Again, those anecdotes predate Citizens United.

Sure, big businesses may be easier to regulate and tax than small ones.  And corporate employees may have less incentive to cheat than 100-percent owners of businesses, who get every dollar of tax relief personally.  But the Sanders campaign shows a lot of concern in this country that big business is calling the shots, to the detriment of the average citizen.  To a large extent, these are ideological questions, without correct answers.

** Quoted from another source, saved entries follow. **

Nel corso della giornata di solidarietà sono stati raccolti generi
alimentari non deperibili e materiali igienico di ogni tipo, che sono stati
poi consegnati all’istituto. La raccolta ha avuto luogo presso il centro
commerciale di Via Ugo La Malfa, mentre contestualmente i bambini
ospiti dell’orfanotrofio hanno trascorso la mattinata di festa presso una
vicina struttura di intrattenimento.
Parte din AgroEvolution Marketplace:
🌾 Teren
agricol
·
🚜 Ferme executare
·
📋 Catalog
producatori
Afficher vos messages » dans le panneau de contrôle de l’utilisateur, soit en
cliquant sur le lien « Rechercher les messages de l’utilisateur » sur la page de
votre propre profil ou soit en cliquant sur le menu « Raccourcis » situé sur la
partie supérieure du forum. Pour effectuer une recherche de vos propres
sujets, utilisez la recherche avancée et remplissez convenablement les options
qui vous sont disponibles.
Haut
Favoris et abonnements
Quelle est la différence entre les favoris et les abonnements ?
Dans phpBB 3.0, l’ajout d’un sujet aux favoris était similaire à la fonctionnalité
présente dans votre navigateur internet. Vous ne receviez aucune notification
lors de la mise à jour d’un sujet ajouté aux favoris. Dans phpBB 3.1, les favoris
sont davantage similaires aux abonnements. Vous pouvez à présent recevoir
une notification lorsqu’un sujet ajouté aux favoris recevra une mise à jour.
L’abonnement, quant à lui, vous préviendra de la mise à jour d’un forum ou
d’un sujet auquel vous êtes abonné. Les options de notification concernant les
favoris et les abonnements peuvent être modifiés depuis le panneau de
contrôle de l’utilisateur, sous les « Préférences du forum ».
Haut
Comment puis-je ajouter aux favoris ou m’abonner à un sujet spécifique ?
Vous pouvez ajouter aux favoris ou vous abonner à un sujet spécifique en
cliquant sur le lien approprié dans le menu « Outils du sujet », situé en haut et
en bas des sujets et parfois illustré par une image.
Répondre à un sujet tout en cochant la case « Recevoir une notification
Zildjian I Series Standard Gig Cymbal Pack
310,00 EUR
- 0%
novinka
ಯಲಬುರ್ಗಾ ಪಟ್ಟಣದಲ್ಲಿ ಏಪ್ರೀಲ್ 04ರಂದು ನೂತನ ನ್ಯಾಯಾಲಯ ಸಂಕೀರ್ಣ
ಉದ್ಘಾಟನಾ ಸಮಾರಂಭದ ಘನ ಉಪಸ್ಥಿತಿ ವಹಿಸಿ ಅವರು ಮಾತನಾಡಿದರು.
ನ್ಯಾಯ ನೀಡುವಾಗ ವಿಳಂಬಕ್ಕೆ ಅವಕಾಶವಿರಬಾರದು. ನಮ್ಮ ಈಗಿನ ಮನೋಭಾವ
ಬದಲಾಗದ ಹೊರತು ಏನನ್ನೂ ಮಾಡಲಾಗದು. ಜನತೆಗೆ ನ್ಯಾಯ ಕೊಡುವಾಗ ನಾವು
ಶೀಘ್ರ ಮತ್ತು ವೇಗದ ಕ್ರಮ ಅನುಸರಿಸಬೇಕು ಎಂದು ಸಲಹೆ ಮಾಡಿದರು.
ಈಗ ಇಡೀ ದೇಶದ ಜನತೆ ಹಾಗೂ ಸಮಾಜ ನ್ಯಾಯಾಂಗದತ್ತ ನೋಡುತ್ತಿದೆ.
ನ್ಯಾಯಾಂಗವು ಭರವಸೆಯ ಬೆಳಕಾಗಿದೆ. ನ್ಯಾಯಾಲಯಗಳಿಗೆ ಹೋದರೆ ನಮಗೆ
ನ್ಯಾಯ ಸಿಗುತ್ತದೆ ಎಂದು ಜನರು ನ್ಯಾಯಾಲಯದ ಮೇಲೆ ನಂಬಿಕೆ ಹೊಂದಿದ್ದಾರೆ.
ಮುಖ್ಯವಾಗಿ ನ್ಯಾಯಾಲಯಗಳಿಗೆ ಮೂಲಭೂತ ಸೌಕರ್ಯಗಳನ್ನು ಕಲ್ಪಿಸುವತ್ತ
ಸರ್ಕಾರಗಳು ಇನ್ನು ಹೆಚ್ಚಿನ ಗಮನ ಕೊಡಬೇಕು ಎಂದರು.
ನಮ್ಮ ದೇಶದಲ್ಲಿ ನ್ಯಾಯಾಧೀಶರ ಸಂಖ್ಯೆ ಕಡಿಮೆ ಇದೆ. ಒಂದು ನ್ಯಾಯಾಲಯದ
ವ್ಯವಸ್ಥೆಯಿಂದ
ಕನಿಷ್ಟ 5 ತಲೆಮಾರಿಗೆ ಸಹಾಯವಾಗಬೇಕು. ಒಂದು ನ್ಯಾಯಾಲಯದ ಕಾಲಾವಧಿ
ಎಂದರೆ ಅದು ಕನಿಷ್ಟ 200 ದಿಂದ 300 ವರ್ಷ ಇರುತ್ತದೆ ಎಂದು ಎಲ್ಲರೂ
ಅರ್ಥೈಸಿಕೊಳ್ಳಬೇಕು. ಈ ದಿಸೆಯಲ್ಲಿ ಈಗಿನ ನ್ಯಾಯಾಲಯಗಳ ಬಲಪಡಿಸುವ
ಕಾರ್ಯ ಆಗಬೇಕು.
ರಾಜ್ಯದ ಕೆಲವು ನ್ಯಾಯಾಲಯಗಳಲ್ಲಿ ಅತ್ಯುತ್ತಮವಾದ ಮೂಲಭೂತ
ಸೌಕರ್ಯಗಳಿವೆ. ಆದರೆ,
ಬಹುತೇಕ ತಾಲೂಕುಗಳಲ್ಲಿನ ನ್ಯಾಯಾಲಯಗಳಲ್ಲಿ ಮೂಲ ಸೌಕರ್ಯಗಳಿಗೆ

UPDATE 30 June:  Still thinking about this.  Here’s a key point:  The tax cases where small business succeeded involved stopping something – saying No. It’s relatively easy to get a large number of small players to say No – to stop a change, or to repeal a law. It’s harder to get them to coalesce around a positive agenda. It’s hard to imagine a group of small soda bottlers convincing the public to drink cola the way Pepsi and Coke have. The advertising and marketing needed to brainwash people are more likely to come from huge, wealthy entreprises.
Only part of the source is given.